Segment Start: Records for this task

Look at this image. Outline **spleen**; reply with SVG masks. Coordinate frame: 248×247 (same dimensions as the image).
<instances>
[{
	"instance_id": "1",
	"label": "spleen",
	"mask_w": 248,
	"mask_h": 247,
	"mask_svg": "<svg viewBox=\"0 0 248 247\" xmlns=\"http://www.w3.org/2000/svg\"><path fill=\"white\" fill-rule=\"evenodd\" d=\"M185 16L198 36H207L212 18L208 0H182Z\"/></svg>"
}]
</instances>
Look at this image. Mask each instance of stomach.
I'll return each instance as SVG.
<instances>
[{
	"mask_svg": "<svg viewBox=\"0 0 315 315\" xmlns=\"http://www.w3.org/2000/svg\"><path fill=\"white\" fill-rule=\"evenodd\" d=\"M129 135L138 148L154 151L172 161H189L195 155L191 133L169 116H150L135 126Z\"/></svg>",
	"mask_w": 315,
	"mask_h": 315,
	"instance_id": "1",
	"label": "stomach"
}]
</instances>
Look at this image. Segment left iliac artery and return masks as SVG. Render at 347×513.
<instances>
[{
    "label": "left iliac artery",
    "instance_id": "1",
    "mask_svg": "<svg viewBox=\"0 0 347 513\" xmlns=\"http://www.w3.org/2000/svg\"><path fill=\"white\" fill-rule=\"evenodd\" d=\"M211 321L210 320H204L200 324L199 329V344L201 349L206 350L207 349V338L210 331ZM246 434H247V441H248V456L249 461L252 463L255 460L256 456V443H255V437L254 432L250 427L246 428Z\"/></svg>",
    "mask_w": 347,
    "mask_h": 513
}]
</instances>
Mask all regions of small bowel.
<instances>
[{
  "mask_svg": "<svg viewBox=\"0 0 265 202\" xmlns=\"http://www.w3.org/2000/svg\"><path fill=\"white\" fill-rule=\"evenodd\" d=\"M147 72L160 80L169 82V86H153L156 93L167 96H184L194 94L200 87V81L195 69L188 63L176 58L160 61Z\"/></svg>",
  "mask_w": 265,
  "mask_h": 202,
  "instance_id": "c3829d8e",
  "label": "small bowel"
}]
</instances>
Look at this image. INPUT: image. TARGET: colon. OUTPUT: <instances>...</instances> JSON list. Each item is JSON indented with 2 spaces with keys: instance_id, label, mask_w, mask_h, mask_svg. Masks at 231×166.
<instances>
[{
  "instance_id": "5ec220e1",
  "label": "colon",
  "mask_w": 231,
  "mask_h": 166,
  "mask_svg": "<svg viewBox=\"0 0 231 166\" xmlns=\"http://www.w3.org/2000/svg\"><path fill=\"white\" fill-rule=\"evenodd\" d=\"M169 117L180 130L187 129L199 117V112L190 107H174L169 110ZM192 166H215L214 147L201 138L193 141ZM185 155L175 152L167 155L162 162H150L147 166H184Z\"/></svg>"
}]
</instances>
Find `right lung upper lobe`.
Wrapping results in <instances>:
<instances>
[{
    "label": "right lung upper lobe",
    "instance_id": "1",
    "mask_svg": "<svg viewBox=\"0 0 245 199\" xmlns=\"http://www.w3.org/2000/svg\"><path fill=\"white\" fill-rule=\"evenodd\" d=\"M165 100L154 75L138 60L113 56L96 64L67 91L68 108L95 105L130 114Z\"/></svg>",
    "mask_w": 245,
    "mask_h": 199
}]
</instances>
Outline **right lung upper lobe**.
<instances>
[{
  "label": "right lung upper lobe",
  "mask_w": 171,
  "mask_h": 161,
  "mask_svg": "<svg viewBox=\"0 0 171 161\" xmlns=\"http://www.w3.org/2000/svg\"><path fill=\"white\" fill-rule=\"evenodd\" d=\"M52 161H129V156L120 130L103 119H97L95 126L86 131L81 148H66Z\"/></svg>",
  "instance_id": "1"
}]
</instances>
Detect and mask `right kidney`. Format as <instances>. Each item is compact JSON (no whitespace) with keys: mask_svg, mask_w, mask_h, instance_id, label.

Segment End: Records for this task

Requirement:
Your task is to print all of the records exactly.

Exercise response:
Look at this image. Outline **spleen**; reply with SVG masks. Coordinate frame: 248×247 (same dimensions as the image).
<instances>
[{
	"instance_id": "1",
	"label": "spleen",
	"mask_w": 248,
	"mask_h": 247,
	"mask_svg": "<svg viewBox=\"0 0 248 247\" xmlns=\"http://www.w3.org/2000/svg\"><path fill=\"white\" fill-rule=\"evenodd\" d=\"M185 16L198 36H207L212 18L208 0H182Z\"/></svg>"
}]
</instances>
Look at this image. Mask each instance of stomach.
I'll return each instance as SVG.
<instances>
[{
	"mask_svg": "<svg viewBox=\"0 0 315 315\" xmlns=\"http://www.w3.org/2000/svg\"><path fill=\"white\" fill-rule=\"evenodd\" d=\"M129 135L138 148L154 151L172 161H189L195 155L191 133L169 116H150L135 126Z\"/></svg>",
	"mask_w": 315,
	"mask_h": 315,
	"instance_id": "1",
	"label": "stomach"
}]
</instances>
Look at this image. Segment left iliac artery and return masks as SVG. Render at 347×513.
<instances>
[{
    "label": "left iliac artery",
    "instance_id": "1",
    "mask_svg": "<svg viewBox=\"0 0 347 513\" xmlns=\"http://www.w3.org/2000/svg\"><path fill=\"white\" fill-rule=\"evenodd\" d=\"M211 321L210 320H204L200 324L199 329V344L201 349L206 350L207 349V338L210 331ZM246 434H247V441H248V456L249 461L252 463L255 460L256 456V443H255V437L254 432L250 427L246 428Z\"/></svg>",
    "mask_w": 347,
    "mask_h": 513
}]
</instances>
Mask all regions of small bowel.
<instances>
[{
  "mask_svg": "<svg viewBox=\"0 0 265 202\" xmlns=\"http://www.w3.org/2000/svg\"><path fill=\"white\" fill-rule=\"evenodd\" d=\"M147 72L160 80L169 82V86H153L156 93L167 96H184L194 94L200 87V81L195 69L188 63L176 58L160 61Z\"/></svg>",
  "mask_w": 265,
  "mask_h": 202,
  "instance_id": "c3829d8e",
  "label": "small bowel"
}]
</instances>
Look at this image. INPUT: image. TARGET: colon. OUTPUT: <instances>...</instances> JSON list. Each item is JSON indented with 2 spaces with keys: instance_id, label, mask_w, mask_h, mask_svg. Masks at 231×166.
<instances>
[{
  "instance_id": "5ec220e1",
  "label": "colon",
  "mask_w": 231,
  "mask_h": 166,
  "mask_svg": "<svg viewBox=\"0 0 231 166\" xmlns=\"http://www.w3.org/2000/svg\"><path fill=\"white\" fill-rule=\"evenodd\" d=\"M169 117L180 130L187 129L199 117V112L190 107H174L169 110ZM192 166H215L214 147L201 138L193 141ZM185 155L175 152L167 155L162 162H150L147 166H184Z\"/></svg>"
}]
</instances>
Find `right lung upper lobe`.
Wrapping results in <instances>:
<instances>
[{
    "label": "right lung upper lobe",
    "instance_id": "1",
    "mask_svg": "<svg viewBox=\"0 0 245 199\" xmlns=\"http://www.w3.org/2000/svg\"><path fill=\"white\" fill-rule=\"evenodd\" d=\"M165 100L154 75L138 60L113 56L96 64L67 91L68 108L95 105L130 114Z\"/></svg>",
    "mask_w": 245,
    "mask_h": 199
}]
</instances>
Outline **right lung upper lobe**.
<instances>
[{
  "label": "right lung upper lobe",
  "mask_w": 171,
  "mask_h": 161,
  "mask_svg": "<svg viewBox=\"0 0 171 161\" xmlns=\"http://www.w3.org/2000/svg\"><path fill=\"white\" fill-rule=\"evenodd\" d=\"M52 161H129V156L120 130L103 119H97L95 126L86 131L81 148H66Z\"/></svg>",
  "instance_id": "1"
}]
</instances>
Detect and mask `right kidney`. Format as <instances>. Each item is compact JSON (no whitespace) with keys: mask_svg, mask_w, mask_h, instance_id, label.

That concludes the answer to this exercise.